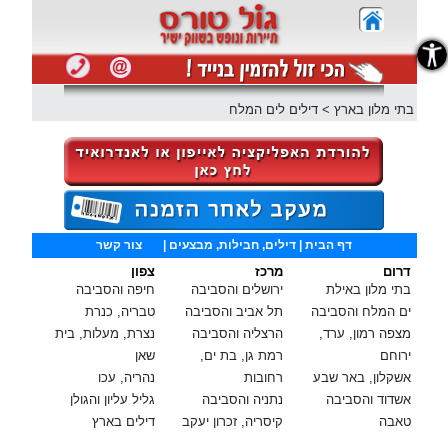
נגישות
בתי מלון בארץ
>
דילים לים המלח
דף הבית
| דילים, חבילות, מבצעים |
צור קשר
דרום
מרכז
צפון
בתי מלון באילת
ירושלים והסביבה
חיפה והסביבה
ים המלח והסביבה
תל אביב והסביבה
טבריה, כנרת
מצפה רמון, ערד,
הרצליה והסביבה
נצרת, מעלות, בית
ירוחם
רמת גן, בת ים,
שאן
אשקלון, באר שבע
רחובות
נהריה, עכו
אשדוד והסביבה
נתניה והסביבה
גליל עליון והגולן
טאבה
קיסריה, זכרון יעקב
דילים בארץ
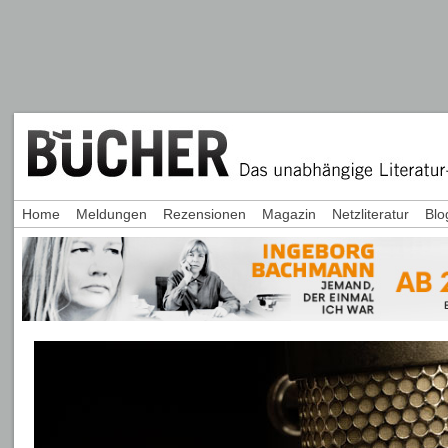
Home
Meldungen
Rezensionen
Magazin
Netzliteratur
Blo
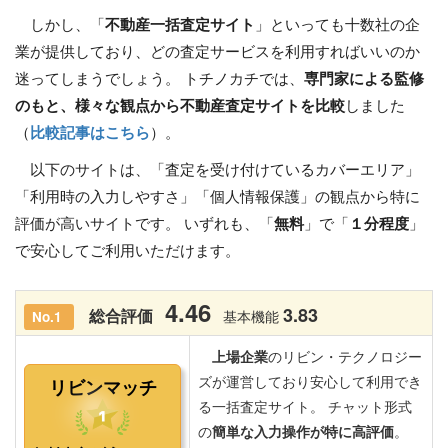
しかし、「
不動産一括査定サイト
」といっても十数社の企
業が提供しており、どの査定サービスを利用すればいいのか
迷ってしまうでしょう。 トチノカチでは、
専門家による監修
のもと、様々な観点から不動産査定サイトを比較
しました
（
比較記事はこちら
）。
以下のサイトは、「査定を受け付けているカバーエリア」
「利用時の入力しやすさ」「個人情報保護」の観点から特に
評価が高いサイトです。 いずれも、「
無料
」で「
１分程度
」
で安心してご利用いただけます。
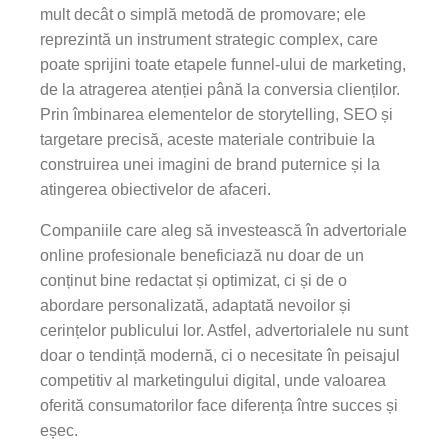
mult decât o simplă metodă de promovare; ele
reprezintă un instrument strategic complex, care
poate sprijini toate etapele funnel-ului de marketing,
de la atragerea atenției până la conversia clienților.
Prin îmbinarea elementelor de storytelling, SEO și
targetare precisă, aceste materiale contribuie la
construirea unei imagini de brand puternice și la
atingerea obiectivelor de afaceri.
Companiile care aleg să investească în advertoriale
online profesionale beneficiază nu doar de un
conținut bine redactat și optimizat, ci și de o
abordare personalizată, adaptată nevoilor și
cerințelor publicului lor. Astfel, advertorialele nu sunt
doar o tendință modernă, ci o necesitate în peisajul
competitiv al marketingului digital, unde valoarea
oferită consumatorilor face diferența între succes și
eșec.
_ _ _
WORK ITEM = Copy exactly the line that contains "Companiile care aleg" and every line after it, up to and including the last line of the records.

YOUR SOLUTION =
Companiile care aleg să investească în advertoriale
online profesionale beneficiază nu doar de un
conținut bine redactat și optimizat, ci și de o
abordare personalizată, adaptată nevoilor și
cerințelor publicului lor. Astfel, advertorialele nu sunt
doar o tendință modernă, ci o necesitate în peisajul
competitiv al marketingului digital, unde valoarea
oferită consumatorilor face diferența între succes și
eșec.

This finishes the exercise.